On 18/06/2015 16:47, Michael S. Tsirkin wrote:
>> However, with Igor's patches a memory_region_del_subregion will cause a
>> mmap(MAP_NORESERVE), which _does_ have the effect of making the hva go away.
>>
>> I guess one way to do it would be to alias the same page in two places,
>> one for use by vhost and one for use by everything else. However, the
>> kernel does not provide the means to do this kind of aliasing for
>> anonymous mmaps.
>
> Basically pages go away on munmap, so won't simple
> lock
> munmap
> mmap(MAP_NORESERVE)
> unlock
> do the trick?
Not sure I follow. Here we have this:
VCPU 1 VCPU 2 I/O worker
----------------------------------------------------------------------------------------
take big QEMU lock
p = address_space_map(hva, len)
pass I/O request to worker thread
read(fd, p, len)
release big QEMU lock
memory_region_del_subregion
mmap(MAP_NORESERVE)
read returns EFAULT
wake up VCPU 1
take big QEMU lock
EFAULT? What's that?
In another scenario you are less lucky: the memory accesses
between address_space_map/unmap aren't done in the kernel and
you get a plain old SIGSEGV.
This is not something that you can fix with a lock. The very
purpose of the map/unmap API is to do stuff asynchronously while
the lock is released.
Thanks,
Paolo
On Thu, Jun 18, 2015 at 06:02:46PM +0200, Paolo Bonzini wrote:
>
>
> On 18/06/2015 16:47, Michael S. Tsirkin wrote:
> >> However, with Igor's patches a memory_region_del_subregion will cause a
> >> mmap(MAP_NORESERVE), which _does_ have the effect of making the hva go away.
> >>
> >> I guess one way to do it would be to alias the same page in two places,
> >> one for use by vhost and one for use by everything else. However, the
> >> kernel does not provide the means to do this kind of aliasing for
> >> anonymous mmaps.
> >
> > Basically pages go away on munmap, so won't simple
> > lock
> > munmap
> > mmap(MAP_NORESERVE)
> > unlock
> > do the trick?
>
> Not sure I follow. Here we have this:
>
> VCPU 1 VCPU 2 I/O worker
> ----------------------------------------------------------------------------------------
> take big QEMU lock
> p = address_space_map(hva, len)
> pass I/O request to worker thread
> read(fd, p, len)
> release big QEMU lock
>
> memory_region_del_subregion
> mmap(MAP_NORESERVE)
>
> read returns EFAULT
Why doesn't it EFAULT without mmap(MAP_NORESERVE)?
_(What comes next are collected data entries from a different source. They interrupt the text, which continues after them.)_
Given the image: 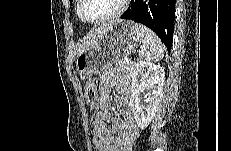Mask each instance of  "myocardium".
<instances>
[{"label": "myocardium", "mask_w": 231, "mask_h": 151, "mask_svg": "<svg viewBox=\"0 0 231 151\" xmlns=\"http://www.w3.org/2000/svg\"><path fill=\"white\" fill-rule=\"evenodd\" d=\"M128 3H129V0H122L120 7L114 13L107 15L105 17H102L100 19L91 20V19L86 18L84 15V12H83L85 0H80L79 1V7H78V14H79L80 18L86 23L102 24V23H106V22H109V21H112L114 19L119 18L124 13V11L126 10Z\"/></svg>", "instance_id": "1"}]
</instances>
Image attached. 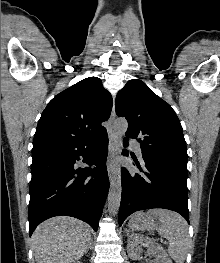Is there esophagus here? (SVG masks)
I'll return each mask as SVG.
<instances>
[{
	"label": "esophagus",
	"instance_id": "esophagus-1",
	"mask_svg": "<svg viewBox=\"0 0 220 263\" xmlns=\"http://www.w3.org/2000/svg\"><path fill=\"white\" fill-rule=\"evenodd\" d=\"M115 118H116L115 104H113L111 115L109 118V127H108L109 153L107 159V172L110 181H112L114 177V173H115L114 159L117 153V139L114 131Z\"/></svg>",
	"mask_w": 220,
	"mask_h": 263
}]
</instances>
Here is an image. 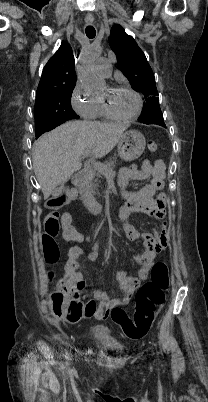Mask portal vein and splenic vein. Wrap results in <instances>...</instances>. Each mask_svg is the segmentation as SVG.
<instances>
[{"instance_id": "portal-vein-and-splenic-vein-1", "label": "portal vein and splenic vein", "mask_w": 208, "mask_h": 402, "mask_svg": "<svg viewBox=\"0 0 208 402\" xmlns=\"http://www.w3.org/2000/svg\"><path fill=\"white\" fill-rule=\"evenodd\" d=\"M89 152H90V150H87V152H84V154H82V156H85L86 158H88V160H91ZM92 164H93L94 170H107L108 166H113L114 161L110 160L109 163H107V165L105 162H101V163L100 162H92Z\"/></svg>"}]
</instances>
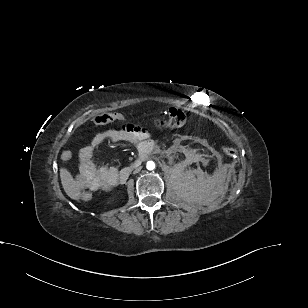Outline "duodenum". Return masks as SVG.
Instances as JSON below:
<instances>
[{
    "instance_id": "duodenum-1",
    "label": "duodenum",
    "mask_w": 308,
    "mask_h": 308,
    "mask_svg": "<svg viewBox=\"0 0 308 308\" xmlns=\"http://www.w3.org/2000/svg\"><path fill=\"white\" fill-rule=\"evenodd\" d=\"M138 151L140 152V154L139 157L135 160V162L132 163L130 166H127L122 169L119 173L117 178L119 183L123 184L126 182L131 172L141 166L142 162L146 159L149 153H153L155 151V145L153 143H142L138 148Z\"/></svg>"
}]
</instances>
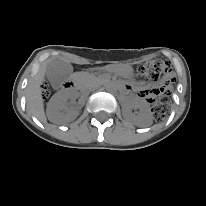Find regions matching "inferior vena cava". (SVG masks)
Wrapping results in <instances>:
<instances>
[{
	"mask_svg": "<svg viewBox=\"0 0 206 206\" xmlns=\"http://www.w3.org/2000/svg\"><path fill=\"white\" fill-rule=\"evenodd\" d=\"M95 88H96V87H91V88H88V89H86V90H85V92H87V93H88V92H90V91L94 90Z\"/></svg>",
	"mask_w": 206,
	"mask_h": 206,
	"instance_id": "1",
	"label": "inferior vena cava"
}]
</instances>
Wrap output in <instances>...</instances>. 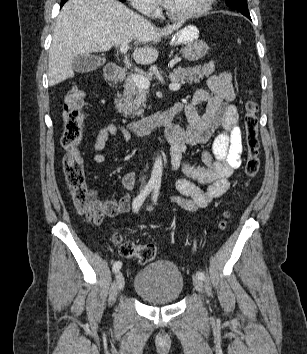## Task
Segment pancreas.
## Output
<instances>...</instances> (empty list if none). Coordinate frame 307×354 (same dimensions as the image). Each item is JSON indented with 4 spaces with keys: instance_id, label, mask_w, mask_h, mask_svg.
I'll use <instances>...</instances> for the list:
<instances>
[{
    "instance_id": "pancreas-1",
    "label": "pancreas",
    "mask_w": 307,
    "mask_h": 354,
    "mask_svg": "<svg viewBox=\"0 0 307 354\" xmlns=\"http://www.w3.org/2000/svg\"><path fill=\"white\" fill-rule=\"evenodd\" d=\"M155 67H151L143 76L150 79L155 72ZM214 71V67L210 64L197 67H178L170 73V78L176 83H199L204 77H208ZM148 92L139 88L132 75H128L125 79L124 92L122 98L117 104V108L124 115L142 116L144 108H146Z\"/></svg>"
}]
</instances>
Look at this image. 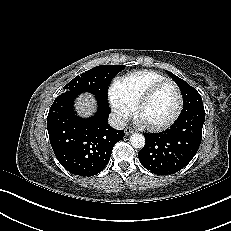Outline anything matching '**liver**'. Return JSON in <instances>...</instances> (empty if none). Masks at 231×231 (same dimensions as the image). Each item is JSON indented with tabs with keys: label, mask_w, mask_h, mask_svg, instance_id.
<instances>
[{
	"label": "liver",
	"mask_w": 231,
	"mask_h": 231,
	"mask_svg": "<svg viewBox=\"0 0 231 231\" xmlns=\"http://www.w3.org/2000/svg\"><path fill=\"white\" fill-rule=\"evenodd\" d=\"M74 108L78 116L88 118L96 112L97 101L92 94L83 92L76 97Z\"/></svg>",
	"instance_id": "1"
}]
</instances>
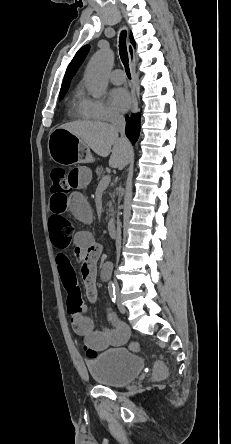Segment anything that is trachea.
I'll list each match as a JSON object with an SVG mask.
<instances>
[{
	"mask_svg": "<svg viewBox=\"0 0 231 444\" xmlns=\"http://www.w3.org/2000/svg\"><path fill=\"white\" fill-rule=\"evenodd\" d=\"M126 36H127L126 31H122L120 34V39H119V53H120L121 60L124 64L126 74H127L128 78L131 79L130 68H129V57H128V51H127V46H126Z\"/></svg>",
	"mask_w": 231,
	"mask_h": 444,
	"instance_id": "3493384b",
	"label": "trachea"
}]
</instances>
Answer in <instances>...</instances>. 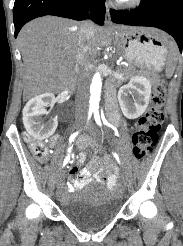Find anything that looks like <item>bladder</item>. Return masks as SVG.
<instances>
[{
  "label": "bladder",
  "mask_w": 183,
  "mask_h": 246,
  "mask_svg": "<svg viewBox=\"0 0 183 246\" xmlns=\"http://www.w3.org/2000/svg\"><path fill=\"white\" fill-rule=\"evenodd\" d=\"M120 210L119 200L101 184H91L81 196L61 204L63 215L81 228H95L110 223Z\"/></svg>",
  "instance_id": "1"
}]
</instances>
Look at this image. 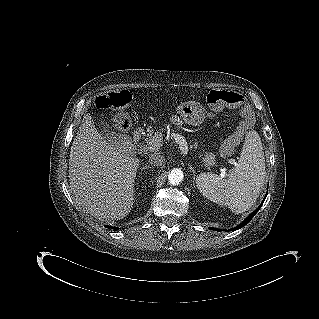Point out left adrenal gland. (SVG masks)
Returning <instances> with one entry per match:
<instances>
[{
  "instance_id": "left-adrenal-gland-1",
  "label": "left adrenal gland",
  "mask_w": 319,
  "mask_h": 319,
  "mask_svg": "<svg viewBox=\"0 0 319 319\" xmlns=\"http://www.w3.org/2000/svg\"><path fill=\"white\" fill-rule=\"evenodd\" d=\"M189 169L193 173V176L195 177V170L193 169V167L191 165H189Z\"/></svg>"
}]
</instances>
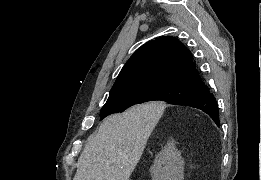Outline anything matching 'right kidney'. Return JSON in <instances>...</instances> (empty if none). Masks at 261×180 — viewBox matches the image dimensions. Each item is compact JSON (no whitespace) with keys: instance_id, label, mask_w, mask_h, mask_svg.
Wrapping results in <instances>:
<instances>
[{"instance_id":"right-kidney-1","label":"right kidney","mask_w":261,"mask_h":180,"mask_svg":"<svg viewBox=\"0 0 261 180\" xmlns=\"http://www.w3.org/2000/svg\"><path fill=\"white\" fill-rule=\"evenodd\" d=\"M184 160L181 156V152L175 150L174 142H169L160 154L156 156L154 166L151 168V174L154 180H184Z\"/></svg>"}]
</instances>
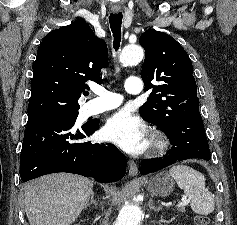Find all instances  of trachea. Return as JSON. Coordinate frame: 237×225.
I'll use <instances>...</instances> for the list:
<instances>
[{"label": "trachea", "mask_w": 237, "mask_h": 225, "mask_svg": "<svg viewBox=\"0 0 237 225\" xmlns=\"http://www.w3.org/2000/svg\"><path fill=\"white\" fill-rule=\"evenodd\" d=\"M122 18H123L122 13L110 14V17H109L111 31L114 36L113 44H114L115 50H118L120 46Z\"/></svg>", "instance_id": "trachea-1"}]
</instances>
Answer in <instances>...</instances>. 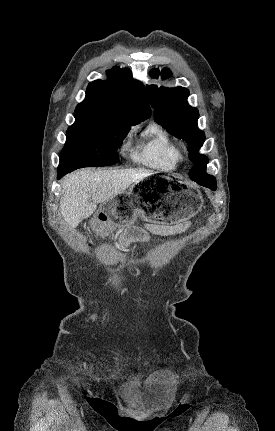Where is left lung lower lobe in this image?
<instances>
[{
	"mask_svg": "<svg viewBox=\"0 0 275 431\" xmlns=\"http://www.w3.org/2000/svg\"><path fill=\"white\" fill-rule=\"evenodd\" d=\"M190 178L198 183L199 185L205 186L207 188H210L211 190H216V181L215 178L212 175L208 174H189Z\"/></svg>",
	"mask_w": 275,
	"mask_h": 431,
	"instance_id": "1",
	"label": "left lung lower lobe"
}]
</instances>
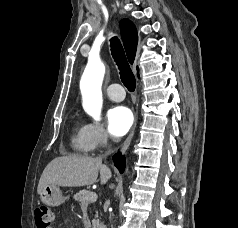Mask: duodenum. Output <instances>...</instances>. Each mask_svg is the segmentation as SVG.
Listing matches in <instances>:
<instances>
[{
  "mask_svg": "<svg viewBox=\"0 0 238 228\" xmlns=\"http://www.w3.org/2000/svg\"><path fill=\"white\" fill-rule=\"evenodd\" d=\"M98 228H107V227L104 225H99Z\"/></svg>",
  "mask_w": 238,
  "mask_h": 228,
  "instance_id": "1",
  "label": "duodenum"
}]
</instances>
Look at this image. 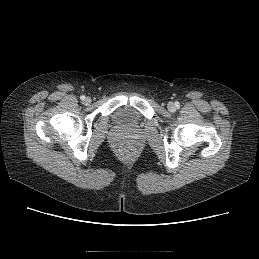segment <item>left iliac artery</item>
<instances>
[{
    "label": "left iliac artery",
    "instance_id": "left-iliac-artery-1",
    "mask_svg": "<svg viewBox=\"0 0 259 259\" xmlns=\"http://www.w3.org/2000/svg\"><path fill=\"white\" fill-rule=\"evenodd\" d=\"M175 105H176V107H179V103H176Z\"/></svg>",
    "mask_w": 259,
    "mask_h": 259
}]
</instances>
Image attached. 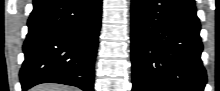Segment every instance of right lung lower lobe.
Returning a JSON list of instances; mask_svg holds the SVG:
<instances>
[{"mask_svg": "<svg viewBox=\"0 0 220 91\" xmlns=\"http://www.w3.org/2000/svg\"><path fill=\"white\" fill-rule=\"evenodd\" d=\"M101 13V0H34L19 74L22 90L51 82L93 91Z\"/></svg>", "mask_w": 220, "mask_h": 91, "instance_id": "1", "label": "right lung lower lobe"}]
</instances>
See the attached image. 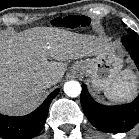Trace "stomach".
Here are the masks:
<instances>
[{
  "mask_svg": "<svg viewBox=\"0 0 139 139\" xmlns=\"http://www.w3.org/2000/svg\"><path fill=\"white\" fill-rule=\"evenodd\" d=\"M101 40L96 58L75 62L72 72L85 73L90 77L93 87L97 90H106L121 68V60L112 51L103 48Z\"/></svg>",
  "mask_w": 139,
  "mask_h": 139,
  "instance_id": "obj_1",
  "label": "stomach"
}]
</instances>
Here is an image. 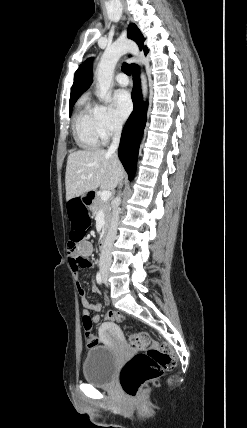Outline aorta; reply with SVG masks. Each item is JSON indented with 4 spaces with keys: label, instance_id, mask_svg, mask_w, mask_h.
Segmentation results:
<instances>
[{
    "label": "aorta",
    "instance_id": "obj_1",
    "mask_svg": "<svg viewBox=\"0 0 247 428\" xmlns=\"http://www.w3.org/2000/svg\"><path fill=\"white\" fill-rule=\"evenodd\" d=\"M121 55L122 51L118 50L115 46H111L105 50L100 59L96 69V78L98 85L97 95L101 101L108 100V92L111 86L114 69ZM142 90L145 95L147 92V85L144 76H142Z\"/></svg>",
    "mask_w": 247,
    "mask_h": 428
}]
</instances>
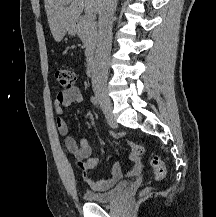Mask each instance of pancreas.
Here are the masks:
<instances>
[{"instance_id": "obj_1", "label": "pancreas", "mask_w": 216, "mask_h": 217, "mask_svg": "<svg viewBox=\"0 0 216 217\" xmlns=\"http://www.w3.org/2000/svg\"><path fill=\"white\" fill-rule=\"evenodd\" d=\"M77 35L82 40L85 55L90 57L93 54L97 41V24L94 20L88 21L86 18H80L77 25Z\"/></svg>"}]
</instances>
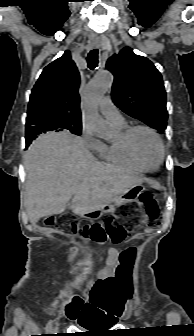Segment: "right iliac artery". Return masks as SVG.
<instances>
[{
  "label": "right iliac artery",
  "instance_id": "right-iliac-artery-1",
  "mask_svg": "<svg viewBox=\"0 0 194 336\" xmlns=\"http://www.w3.org/2000/svg\"><path fill=\"white\" fill-rule=\"evenodd\" d=\"M52 323H53L52 320H50L48 322V324L46 325V328H45L46 332H51V330H52Z\"/></svg>",
  "mask_w": 194,
  "mask_h": 336
}]
</instances>
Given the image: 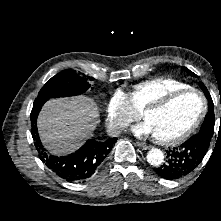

Doesn't memory_region_del_subregion free the memory?
> wake up VCPU 1
> take big QEMU lock
> EFAULT? What's that?
>
> In another scenario you are less lucky: the memory accesses
> between address_space_map/unmap aren't done in the kernel and
> you get a plain old SIGSEGV.
>
> This is not something that you can fix with a lock. The very
> purpose of the map/unmap API is to do stuff asynchronously while
> the lock is released.
>
> Thanks,
>
> Paolo
On 19/06/2015 09:56, Michael S. Tsirkin wrote:
> On Thu, Jun 18, 2015 at 06:02:46PM +0200, Paolo Bonzini wrote:
>>
>>
>> On 18/06/2015 16:47, Michael S. Tsirkin wrote:
>>>> However, with Igor's patches a memory_region_del_subregion will cause a
>>>> mmap(MAP_NORESERVE), which _does_ have the effect of making the hva go away.
>>>>
>>>> I guess one way to do it would be to alias the same page in two places,
>>>> one for use by vhost and one for use by everything else. However, the
>>>> kernel does not provide the means to do this kind of aliasing for
>>>> anonymous mmaps.
>>>
>>> Basically pages go away on munmap, so won't simple
>>> lock
>>> munmap
>>> mmap(MAP_NORESERVE)
>>> unlock
>>> do the trick?
>>
>> Not sure I follow. Here we have this:
>>
>> VCPU 1 VCPU 2 I/O worker
>> ----------------------------------------------------------------------------------------
>> take big QEMU lock
>> p = address_space_map(hva, len)
>> pass I/O request to worker thread
>> read(fd, p, len)
>> release big QEMU lock
>>
>> memory_region_del_subregion
>> mmap(MAP_NORESERVE)
>>
>> read returns EFAULT
>
> Why doesn't it EFAULT without mmap(MAP_NORESERVE)?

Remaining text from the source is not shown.